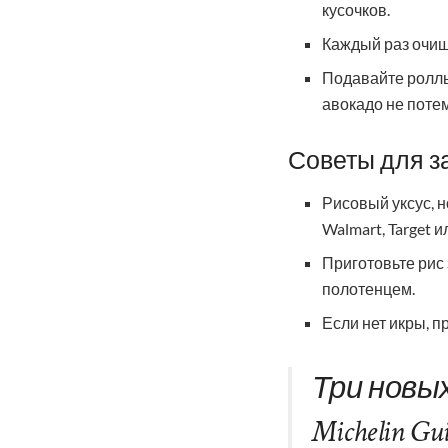
кусочков.
Каждый раз очищ
Подавайте роллы
авокадо не потем
Советы для з
Рисовый уксус, н
Walmart, Target и
Приготовьте рис
полотенцем.
Если нет икры, п
Три новы
Michelin Gui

****************

Please transcribe exactly the line containing "Рисовый уксус, н" and every line after it to the end of the data, and no other lines.

Рисовый уксус, н
Walmart, Target и
Приготовьте рис
полотенцем.
Если нет икры, п
Три новы
Michelin Gui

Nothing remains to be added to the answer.